Mastering the art of legal writing is essential to the development of any newer lawyer.
Young lawyers can forget that the way you present an argument is almost as important as the substance of that argument. If you spend all your time researching and finding relevant statutes and then neglect to build your facts into a cohesive and readable narrative, your analysis and argument will be drowned out. Before you can perfect your writing, you must first understand that legal writing is a skill that you’ll need to continue to work on throughout your career. If you ask any long-practicing attorney, they will tell you they’re still working to refine their writing abilities. Although your three years of law school are sure to give you a good foundation, it’s up to you to build on that foundation and be willing to learn and improve.
Write an Outline
Writing an outline is the essential first step to most forms of writing. An outline will not only give your writing needed structure, but it will also give you a roadmap for writing your first draft. Even if you’re in a time-crunch, you should always take the time to create an outline. Before writing your outline, you should think of your overall argument and the individual points you want to make. When writing your outline, remember to make sure that each paragraph flows into the next one.

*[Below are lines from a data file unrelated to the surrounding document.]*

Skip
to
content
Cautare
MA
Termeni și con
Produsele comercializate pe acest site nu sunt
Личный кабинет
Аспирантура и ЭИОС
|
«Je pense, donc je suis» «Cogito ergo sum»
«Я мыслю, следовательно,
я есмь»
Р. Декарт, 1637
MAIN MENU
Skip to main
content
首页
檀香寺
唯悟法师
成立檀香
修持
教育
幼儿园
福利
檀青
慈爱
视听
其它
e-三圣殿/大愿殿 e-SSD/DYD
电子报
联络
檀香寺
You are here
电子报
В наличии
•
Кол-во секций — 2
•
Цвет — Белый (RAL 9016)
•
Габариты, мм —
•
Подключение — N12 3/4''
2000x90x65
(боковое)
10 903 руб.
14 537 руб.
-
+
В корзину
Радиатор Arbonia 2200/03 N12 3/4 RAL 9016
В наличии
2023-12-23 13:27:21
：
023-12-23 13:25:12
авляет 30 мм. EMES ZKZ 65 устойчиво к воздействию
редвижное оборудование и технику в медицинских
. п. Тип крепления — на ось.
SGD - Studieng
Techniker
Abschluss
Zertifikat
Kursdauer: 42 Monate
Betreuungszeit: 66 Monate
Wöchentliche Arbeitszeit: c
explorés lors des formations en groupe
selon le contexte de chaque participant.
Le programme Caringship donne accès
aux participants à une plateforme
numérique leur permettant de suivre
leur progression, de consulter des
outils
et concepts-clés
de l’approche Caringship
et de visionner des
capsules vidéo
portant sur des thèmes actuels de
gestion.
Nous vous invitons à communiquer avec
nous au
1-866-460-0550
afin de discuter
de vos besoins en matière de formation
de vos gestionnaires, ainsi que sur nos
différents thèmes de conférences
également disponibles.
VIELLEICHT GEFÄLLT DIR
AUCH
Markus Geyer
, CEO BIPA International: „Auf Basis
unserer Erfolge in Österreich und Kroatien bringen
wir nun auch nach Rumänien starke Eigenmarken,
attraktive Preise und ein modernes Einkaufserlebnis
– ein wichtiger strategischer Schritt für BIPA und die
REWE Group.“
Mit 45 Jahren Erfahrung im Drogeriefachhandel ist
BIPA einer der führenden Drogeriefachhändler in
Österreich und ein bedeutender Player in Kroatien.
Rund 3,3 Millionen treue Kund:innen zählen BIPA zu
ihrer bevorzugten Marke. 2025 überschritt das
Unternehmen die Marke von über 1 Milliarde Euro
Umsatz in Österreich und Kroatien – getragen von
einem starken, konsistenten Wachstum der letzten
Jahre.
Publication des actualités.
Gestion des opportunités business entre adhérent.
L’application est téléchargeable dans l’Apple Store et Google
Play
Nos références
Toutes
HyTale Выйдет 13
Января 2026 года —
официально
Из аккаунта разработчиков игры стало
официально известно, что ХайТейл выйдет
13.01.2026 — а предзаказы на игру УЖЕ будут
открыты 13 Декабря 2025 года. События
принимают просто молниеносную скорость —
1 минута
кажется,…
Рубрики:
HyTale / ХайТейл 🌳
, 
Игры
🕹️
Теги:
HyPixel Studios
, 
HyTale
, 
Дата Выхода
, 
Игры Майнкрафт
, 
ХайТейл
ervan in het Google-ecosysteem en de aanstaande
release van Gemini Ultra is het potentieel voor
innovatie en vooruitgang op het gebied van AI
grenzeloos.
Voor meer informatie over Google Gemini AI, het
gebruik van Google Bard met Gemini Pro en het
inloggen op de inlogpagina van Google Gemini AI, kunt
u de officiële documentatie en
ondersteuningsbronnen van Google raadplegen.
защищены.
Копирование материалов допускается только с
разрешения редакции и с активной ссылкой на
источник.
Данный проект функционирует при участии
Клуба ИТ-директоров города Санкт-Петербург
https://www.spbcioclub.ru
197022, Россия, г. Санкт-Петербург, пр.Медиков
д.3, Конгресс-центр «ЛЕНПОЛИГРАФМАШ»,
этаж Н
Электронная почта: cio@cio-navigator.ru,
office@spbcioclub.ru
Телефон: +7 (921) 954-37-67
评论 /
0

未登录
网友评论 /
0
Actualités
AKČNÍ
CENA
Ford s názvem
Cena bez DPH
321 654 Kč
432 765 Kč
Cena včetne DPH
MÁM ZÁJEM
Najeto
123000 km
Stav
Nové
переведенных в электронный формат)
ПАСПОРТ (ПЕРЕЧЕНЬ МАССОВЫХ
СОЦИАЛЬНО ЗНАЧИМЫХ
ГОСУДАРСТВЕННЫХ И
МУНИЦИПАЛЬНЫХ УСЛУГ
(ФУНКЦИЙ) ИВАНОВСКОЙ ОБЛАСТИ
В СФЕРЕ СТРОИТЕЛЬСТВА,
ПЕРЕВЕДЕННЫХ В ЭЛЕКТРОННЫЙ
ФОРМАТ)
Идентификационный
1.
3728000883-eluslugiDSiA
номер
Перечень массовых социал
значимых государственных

Know Your Audience and the Assignment
Before you start writing, be sure you fully understand the assignment and know the expectations of your client. Not all forms of legal writing are the same, so you shouldn’t have a one-style-suits-all approach to every assignment. Writing a motion is different from writing a client report or mediation statement, so your tone and writing style should vary based on the assignment, the audience, and the client.
Legal writing is the art of clear and concise persuasiveness. You want to convey your ideas in a very direct manner that can be easily understood by the intended audience. In order to deliver your information in the clearest possible way, you want to cut out any legal jargon that may make your writing more ambiguous or difficult to read. Using more legal jargon just because you can doesn’t make your writing more authoritative. Always state your case in as few words as possible—every sentence and every word you use should add something. Try to avoid repetition and eliminate unnecessary adjectives and adverbs.
Make Your Argument from the Start
No matter what type of writing you’re working on, you should always state your argument or conclusions at the beginning. By starting your memo or motion with a summary of your key points, you let your reader know what they should look for and set a basic frame of reference. If you open your memo or brief with a long and winding introductory paragraph, you may lose your reader before they even get to your conclusions. Similarly, if you just state facts without letting the reader know what your argument is, those facts won’t have context and will end up feeling almost meaningless. In order to make your argument coherent and persuasive, walk the audience through your thought process in a clear, understandable manner.
Don’t Be Afraid to Rewrite
Regardless of what you’re writing, your first draft should never be your last draft. First drafts are great for getting your ideas down on paper and figuring out the general focus of your argument. Sometimes, it takes multiple drafts to find the right language, the right structure, or to figure out the most convincing way to make a point. If you have the time, it can also be helpful to write a draft and then sit on it for a day or two before going back to edit it. This will give you fresh eyes when reviewing your own work and ensure that you don’t just gloss over the same mistakes.
Proofread, Proofread, and then Proofread Some More
Spelling and grammatical errors are never excusable, especially with spellcheck and the other web tools at your disposal. These errors will shift the focus away from the content of your argument to the laziness of your writing. As insurance against committing these easily avoidable mistakes, you should proofread your work at least two or three times before handing it in. Try read your work product out loud at least once. Reading it out loud will help you identify and fix awkward transitions, clunky phrasing, and other mistakes. If you want to go one step further, ask a colleague to review it for you. Having someone else read your writing never hurts, and they may be able to find errors that you missed.
As you look to improve your legal writing, you should always be receptive to feedback and read the work of experts or senior partners in your same practice area. Try to take note of the tone, structure, and writing style they employ and implement what you believe works for them in your own writing. Nonetheless, keep in mind that all forms of legal writing are not the same and the most skilled experts also went through a learning process. Ultimately, there are no shortcuts to improve your writing. Like any other skill, becoming a good legal writer takes a lot of experience and a serious commitment to continued improvement.